GOAL OF THE EXERCISE:
Make an exact copy of all the records that follow, apart from the pictures.

+++ EXTRACTED MATERIAL +++

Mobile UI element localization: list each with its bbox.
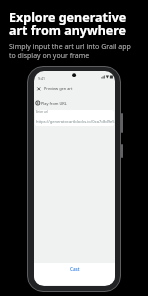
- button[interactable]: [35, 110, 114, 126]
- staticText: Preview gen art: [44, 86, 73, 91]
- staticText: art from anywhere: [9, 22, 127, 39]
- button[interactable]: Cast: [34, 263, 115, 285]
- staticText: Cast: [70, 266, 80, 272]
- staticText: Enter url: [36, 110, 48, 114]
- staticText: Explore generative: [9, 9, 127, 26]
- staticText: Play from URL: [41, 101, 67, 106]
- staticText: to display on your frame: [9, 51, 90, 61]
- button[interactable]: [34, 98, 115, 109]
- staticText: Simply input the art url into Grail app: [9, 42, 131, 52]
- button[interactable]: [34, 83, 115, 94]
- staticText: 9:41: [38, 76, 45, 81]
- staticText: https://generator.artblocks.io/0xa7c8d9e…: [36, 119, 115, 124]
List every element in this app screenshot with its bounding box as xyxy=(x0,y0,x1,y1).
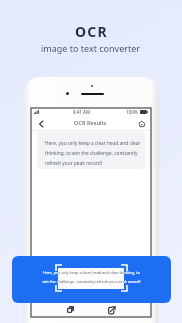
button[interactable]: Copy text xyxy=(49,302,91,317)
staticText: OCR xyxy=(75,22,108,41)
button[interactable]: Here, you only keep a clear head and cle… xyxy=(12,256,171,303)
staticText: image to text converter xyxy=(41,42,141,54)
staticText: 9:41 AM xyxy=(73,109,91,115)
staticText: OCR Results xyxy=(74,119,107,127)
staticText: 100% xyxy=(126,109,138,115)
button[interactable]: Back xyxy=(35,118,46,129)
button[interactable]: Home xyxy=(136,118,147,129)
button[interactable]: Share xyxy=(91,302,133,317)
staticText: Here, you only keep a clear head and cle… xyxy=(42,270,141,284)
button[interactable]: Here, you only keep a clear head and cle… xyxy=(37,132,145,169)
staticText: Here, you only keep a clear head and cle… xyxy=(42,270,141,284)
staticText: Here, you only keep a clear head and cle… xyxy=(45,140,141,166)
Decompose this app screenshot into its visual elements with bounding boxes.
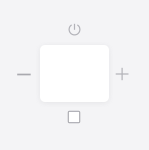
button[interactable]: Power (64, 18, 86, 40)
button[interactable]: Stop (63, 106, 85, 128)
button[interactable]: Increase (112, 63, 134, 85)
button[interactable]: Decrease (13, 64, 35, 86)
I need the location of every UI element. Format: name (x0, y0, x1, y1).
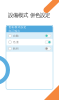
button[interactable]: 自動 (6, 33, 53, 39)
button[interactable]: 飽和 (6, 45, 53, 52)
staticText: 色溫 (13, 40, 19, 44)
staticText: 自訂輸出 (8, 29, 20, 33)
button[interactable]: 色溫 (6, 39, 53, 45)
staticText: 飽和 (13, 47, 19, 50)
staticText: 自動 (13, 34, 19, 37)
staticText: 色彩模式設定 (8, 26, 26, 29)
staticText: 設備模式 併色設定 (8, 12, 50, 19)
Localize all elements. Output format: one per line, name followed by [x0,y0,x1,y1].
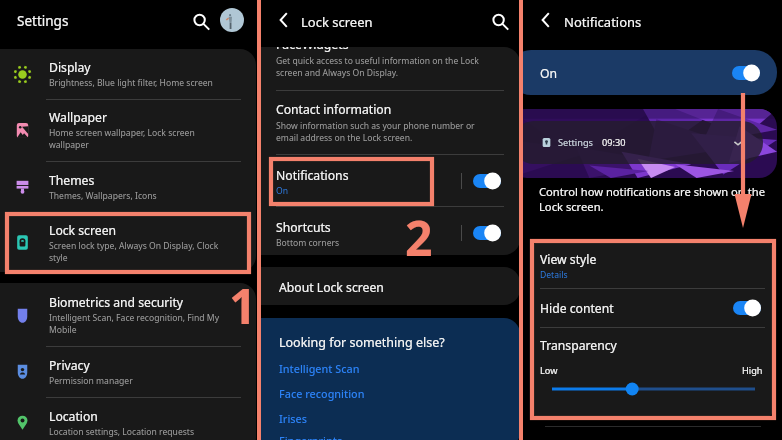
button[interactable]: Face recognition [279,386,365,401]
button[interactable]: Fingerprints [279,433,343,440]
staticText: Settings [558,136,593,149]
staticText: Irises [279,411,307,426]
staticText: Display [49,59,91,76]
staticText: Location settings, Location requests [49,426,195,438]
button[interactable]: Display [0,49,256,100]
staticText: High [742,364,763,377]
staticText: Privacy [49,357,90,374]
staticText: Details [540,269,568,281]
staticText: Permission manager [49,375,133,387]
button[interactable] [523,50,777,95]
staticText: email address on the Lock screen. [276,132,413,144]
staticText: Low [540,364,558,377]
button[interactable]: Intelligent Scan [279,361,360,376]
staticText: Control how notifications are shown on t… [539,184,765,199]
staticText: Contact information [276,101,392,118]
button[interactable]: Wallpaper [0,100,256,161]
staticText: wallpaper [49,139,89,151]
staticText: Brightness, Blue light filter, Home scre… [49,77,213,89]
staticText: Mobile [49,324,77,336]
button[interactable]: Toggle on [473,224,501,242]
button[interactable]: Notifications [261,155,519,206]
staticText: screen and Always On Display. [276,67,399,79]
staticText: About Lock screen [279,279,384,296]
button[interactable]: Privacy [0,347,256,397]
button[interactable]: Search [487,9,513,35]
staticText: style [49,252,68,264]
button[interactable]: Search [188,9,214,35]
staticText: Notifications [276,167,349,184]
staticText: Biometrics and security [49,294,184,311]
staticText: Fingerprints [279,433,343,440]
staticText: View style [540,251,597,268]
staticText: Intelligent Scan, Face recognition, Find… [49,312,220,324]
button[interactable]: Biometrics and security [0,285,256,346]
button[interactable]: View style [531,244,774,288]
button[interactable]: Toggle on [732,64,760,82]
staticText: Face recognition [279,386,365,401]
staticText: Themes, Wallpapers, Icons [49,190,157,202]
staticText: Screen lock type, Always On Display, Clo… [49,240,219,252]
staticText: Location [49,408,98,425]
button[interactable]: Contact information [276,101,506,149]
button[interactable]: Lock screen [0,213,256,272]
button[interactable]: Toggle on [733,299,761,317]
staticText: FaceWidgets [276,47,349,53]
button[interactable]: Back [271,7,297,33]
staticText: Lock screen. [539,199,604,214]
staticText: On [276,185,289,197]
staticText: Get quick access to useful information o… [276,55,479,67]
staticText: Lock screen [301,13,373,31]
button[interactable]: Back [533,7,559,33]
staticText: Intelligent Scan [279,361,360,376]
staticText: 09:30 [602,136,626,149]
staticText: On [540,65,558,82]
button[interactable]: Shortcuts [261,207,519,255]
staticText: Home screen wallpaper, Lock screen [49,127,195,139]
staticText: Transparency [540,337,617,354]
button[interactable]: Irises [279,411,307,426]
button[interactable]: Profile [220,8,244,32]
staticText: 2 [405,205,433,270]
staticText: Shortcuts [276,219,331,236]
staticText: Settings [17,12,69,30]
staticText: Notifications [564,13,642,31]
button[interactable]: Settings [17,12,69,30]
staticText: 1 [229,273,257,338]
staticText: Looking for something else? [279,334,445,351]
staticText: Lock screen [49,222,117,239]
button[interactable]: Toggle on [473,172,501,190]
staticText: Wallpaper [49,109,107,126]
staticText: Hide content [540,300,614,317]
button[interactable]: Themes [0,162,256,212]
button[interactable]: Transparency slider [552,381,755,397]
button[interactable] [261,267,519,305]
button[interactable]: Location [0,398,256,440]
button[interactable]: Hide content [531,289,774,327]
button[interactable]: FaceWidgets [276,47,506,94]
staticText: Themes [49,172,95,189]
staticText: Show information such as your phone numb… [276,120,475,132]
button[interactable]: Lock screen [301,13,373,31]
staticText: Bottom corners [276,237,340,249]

+++

YOUR SOLUTION:
Mobile UI element localization: list each with its bbox.
- button[interactable]: [35, 110, 114, 126]
- staticText: Preview gen art: [44, 86, 73, 91]
- staticText: art from anywhere: [9, 22, 127, 39]
- button[interactable]: Cast: [34, 263, 115, 285]
- staticText: Cast: [70, 266, 80, 272]
- staticText: Enter url: [36, 110, 48, 114]
- staticText: Explore generative: [9, 9, 127, 26]
- staticText: Play from URL: [41, 101, 67, 106]
- staticText: to display on your frame: [9, 51, 90, 61]
- button[interactable]: [34, 98, 115, 109]
- staticText: Simply input the art url into Grail app: [9, 42, 131, 52]
- button[interactable]: [34, 83, 115, 94]
- staticText: 9:41: [38, 76, 45, 81]
- staticText: https://generator.artblocks.io/0xa7c8d9e…: [36, 119, 115, 124]
List every element in this app screenshot with its bounding box as xyxy=(x0,y0,x1,y1).
button[interactable]: Copy text xyxy=(49,302,91,317)
staticText: OCR xyxy=(75,22,108,41)
button[interactable]: Here, you only keep a clear head and cle… xyxy=(12,256,171,303)
staticText: image to text converter xyxy=(41,42,141,54)
staticText: 9:41 AM xyxy=(73,109,91,115)
staticText: OCR Results xyxy=(74,119,107,127)
staticText: 100% xyxy=(126,109,138,115)
button[interactable]: Back xyxy=(35,118,46,129)
button[interactable]: Home xyxy=(136,118,147,129)
button[interactable]: Share xyxy=(91,302,133,317)
staticText: Here, you only keep a clear head and cle… xyxy=(42,270,141,284)
button[interactable]: Here, you only keep a clear head and cle… xyxy=(37,132,145,169)
staticText: Here, you only keep a clear head and cle… xyxy=(42,270,141,284)
staticText: Here, you only keep a clear head and cle… xyxy=(45,140,141,166)
Decompose this app screenshot into its visual elements with bounding boxes.
button[interactable]: Power (64, 18, 86, 40)
button[interactable]: Stop (63, 106, 85, 128)
button[interactable]: Increase (112, 63, 134, 85)
button[interactable]: Decrease (13, 64, 35, 86)
I need the location of every UI element. Format: name (x0, y0, x1, y1).
button[interactable]: 自動 (6, 33, 53, 39)
button[interactable]: 飽和 (6, 45, 53, 52)
staticText: 色溫 (13, 40, 19, 44)
staticText: 自訂輸出 (8, 29, 20, 33)
button[interactable]: 色溫 (6, 39, 53, 45)
staticText: 飽和 (13, 47, 19, 50)
staticText: 自動 (13, 34, 19, 37)
staticText: 色彩模式設定 (8, 26, 26, 29)
staticText: 設備模式 併色設定 (8, 12, 50, 19)
Localize all elements. Output format: one per line, name followed by [x0,y0,x1,y1].
button[interactable]: Face recognition [279,386,365,401]
button[interactable]: Fingerprints [279,433,343,440]
staticText: Settings [558,136,593,149]
staticText: Irises [279,411,307,426]
staticText: Display [49,59,91,76]
staticText: Location settings, Location requests [49,426,195,438]
button[interactable]: Display [0,49,256,100]
staticText: High [742,364,763,377]
staticText: Privacy [49,357,90,374]
staticText: Details [540,269,568,281]
staticText: Permission manager [49,375,133,387]
button[interactable] [523,50,777,95]
staticText: email address on the Lock screen. [276,132,413,144]
staticText: Low [540,364,558,377]
button[interactable]: Intelligent Scan [279,361,360,376]
staticText: Control how notifications are shown on t… [539,184,765,199]
staticText: Contact information [276,101,392,118]
button[interactable]: Wallpaper [0,100,256,161]
staticText: wallpaper [49,139,89,151]
staticText: Brightness, Blue light filter, Home scre… [49,77,213,89]
staticText: Mobile [49,324,77,336]
button[interactable]: Toggle on [473,224,501,242]
button[interactable]: Notifications [261,155,519,206]
staticText: screen and Always On Display. [276,67,399,79]
staticText: About Lock screen [279,279,384,296]
button[interactable]: Privacy [0,347,256,397]
button[interactable]: Search [487,9,513,35]
staticText: style [49,252,68,264]
button[interactable]: Search [188,9,214,35]
staticText: Notifications [276,167,349,184]
staticText: Biometrics and security [49,294,184,311]
staticText: Fingerprints [279,433,343,440]
staticText: View style [540,251,597,268]
staticText: Intelligent Scan, Face recognition, Find… [49,312,220,324]
button[interactable]: Biometrics and security [0,285,256,346]
button[interactable]: View style [531,244,774,288]
button[interactable]: Toggle on [732,64,760,82]
staticText: Face recognition [279,386,365,401]
staticText: Themes, Wallpapers, Icons [49,190,157,202]
staticText: Screen lock type, Always On Display, Clo… [49,240,219,252]
staticText: Location [49,408,98,425]
button[interactable]: Contact information [276,101,506,149]
button[interactable]: Lock screen [0,213,256,272]
button[interactable]: Toggle on [733,299,761,317]
staticText: FaceWidgets [276,47,349,53]
button[interactable]: Back [271,7,297,33]
staticText: Lock screen. [539,199,604,214]
staticText: On [276,185,289,197]
staticText: Get quick access to useful information o… [276,55,479,67]
staticText: Lock screen [301,13,373,31]
button[interactable]: Back [533,7,559,33]
staticText: Intelligent Scan [279,361,360,376]
staticText: 09:30 [602,136,626,149]
staticText: On [540,65,558,82]
button[interactable]: Shortcuts [261,207,519,255]
staticText: Home screen wallpaper, Lock screen [49,127,195,139]
staticText: Transparency [540,337,617,354]
button[interactable]: Irises [279,411,307,426]
button[interactable]: Profile [220,8,244,32]
staticText: 2 [405,205,433,270]
staticText: Shortcuts [276,219,331,236]
staticText: Settings [17,12,69,30]
staticText: Notifications [564,13,642,31]
button[interactable]: Settings [17,12,69,30]
staticText: 1 [229,273,257,338]
staticText: Looking for something else? [279,334,445,351]
staticText: Lock screen [49,222,117,239]
button[interactable]: Toggle on [473,172,501,190]
staticText: Wallpaper [49,109,107,126]
staticText: Hide content [540,300,614,317]
button[interactable]: Themes [0,162,256,212]
button[interactable]: Transparency slider [552,381,755,397]
button[interactable] [261,267,519,305]
button[interactable]: Location [0,398,256,440]
button[interactable]: Hide content [531,289,774,327]
button[interactable]: FaceWidgets [276,47,506,94]
staticText: Themes [49,172,95,189]
staticText: Show information such as your phone numb… [276,120,475,132]
button[interactable]: Lock screen [301,13,373,31]
staticText: Bottom corners [276,237,340,249]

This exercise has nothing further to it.